You may well ask, this is something that causes so much confusion, and in many cases, there isn’t always a straightforward answer to it. However, we will pick apart “What a Bona Fide Sub Contractor” is as opposed to a Labour Only Sub Contractor.
A Bona Fide Sub-Contractor is someone or a company that is completely autonomous that works under their own control; they have their own employees, usually responsible for their own health and safety, provide their own tools, plant, equipment and materials and will invoice the main contractor or their employer for the total value of the job once completed.
So there we go, quite straight forward really.
However, let’s expand a little because, as usual, things are not always that clear cut, and confusion can arise as to whether what is being assumed to be a Bona Fide is actually a Labour Only Sub Contractor.
Understanding what a Labour Only Subcontractor is makes it easier to distinguish between the two. A Labour Only will usually be employed, say, on a day rate; they are providing labour only to you as their employer, they are under your instruction or direction, and you are responsible for their health and safety; in fact, they are viewed as an employee as far as insurance cover is concerned.
What does a Bona Fide Sub-Contractor do?
When discussing someone or a Bona Fide Subcontractor’s business, we usually discuss someone in the construction sector. This could be a Roofer, Tiler, or perhaps a Scaffolder, but it could be anyone who provides a service that is employed generally to carry out a single or set of work that could be a single contract in its own right and is responsible from start to finish.
Before a Bona Fide Sub-Contractor starts work, they have usually provided a quote or estimate or gone through a tender process; this is accepted by the employer or principal contractor, and it’s then up to them to conclude the contract as quoted to completion if there are issues with the work or snagging needs to be done it’s the sub-contractors responsibility.
Once they have accepted the contract, it’s up to them to arrange their own Risk Assessments or whatever else may be required to start the job; sometimes, they may be working under the main contractor’s RAMS.
The bona fide contractor will have quoted the job to include all materials, labour, etc. If certain items of plant or equipment are required, this could be hired in, all under their control, not the main contractor. Notably, the BFSC will be responsible for providing insurance cover for their own business.
This will include Public Liability & Employers Liability but might also include Contract Works Insurance, Contractors All Risks Insurance, and Professional Indemnity.
Whilst the main or principal contractor will have their own covers in place, it is usually a requirement that the Bona fide contractor will have to have at least the same amount of cover unless agreed otherwise. This is typically referred to as a Bona Fide Subcontractor Condition.
If the main contractor has a Public Liability Insurance limit of £2 million, then it is expected that the same level of cover is in place by the Sub-Contractor.
In conclusion, a Bona Fide Sub-Contractor should be easily identifiable; however sometimes, it can be challenging as there can be cross-overs where a Bona Fide and a Labour Only could be doing the same thing.

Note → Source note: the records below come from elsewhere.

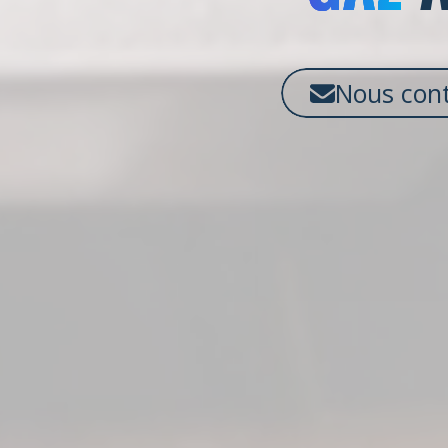
Nous cont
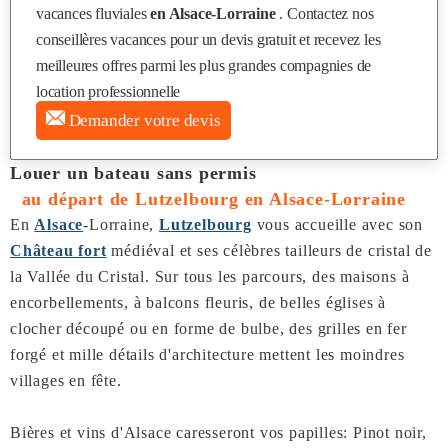
vacances fluviales
en Alsace-Lorraine
. Contactez nos
conseillères vacances pour un devis gratuit et recevez les
meilleures offres parmi les plus grandes compagnies de
location professionnelle
Demander votre devis
Louer un bateau sans permis
au départ de Lutzelbourg en Alsace-Lorraine
En
Alsace
-Lorraine,
Lutzelbourg
vous accueille avec son
Château fort
médiéval et ses célèbres tailleurs de cristal de
la Vallée du Cristal. Sur tous les parcours, des maisons à
encorbellements, à balcons fleuris, de belles églises à
clocher découpé ou en forme de bulbe, des grilles en fer
forgé et mille détails d'architecture mettent les moindres
villages en fête.
Bières et vins d'Alsace caresseront vos papilles: Pinot noir,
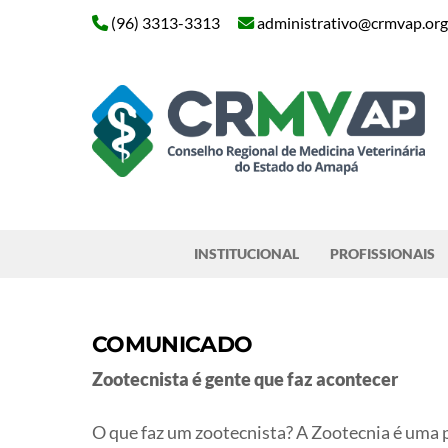
Skip
(96) 3313-3313
administrativo@crmvap.org
to
content
Pesquisar
INSTITUCIONAL
PROFISSIONAIS
COMUNICADO
Zootecnista é gente que faz acontecer
O que faz um zootecnista? A Zootecnia é uma p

It’s important that you get the differences right, though, because if you don’t, an insurer could be pretty awkward in the event of a loss; declaring mainly BFSC when they should be LOSC not only can make a considerable premium difference but you are not presenting the risk correctly. This is called fair presentation, the basis on which your insurance is provided. Essentially, you must give an honest and fair description of your business.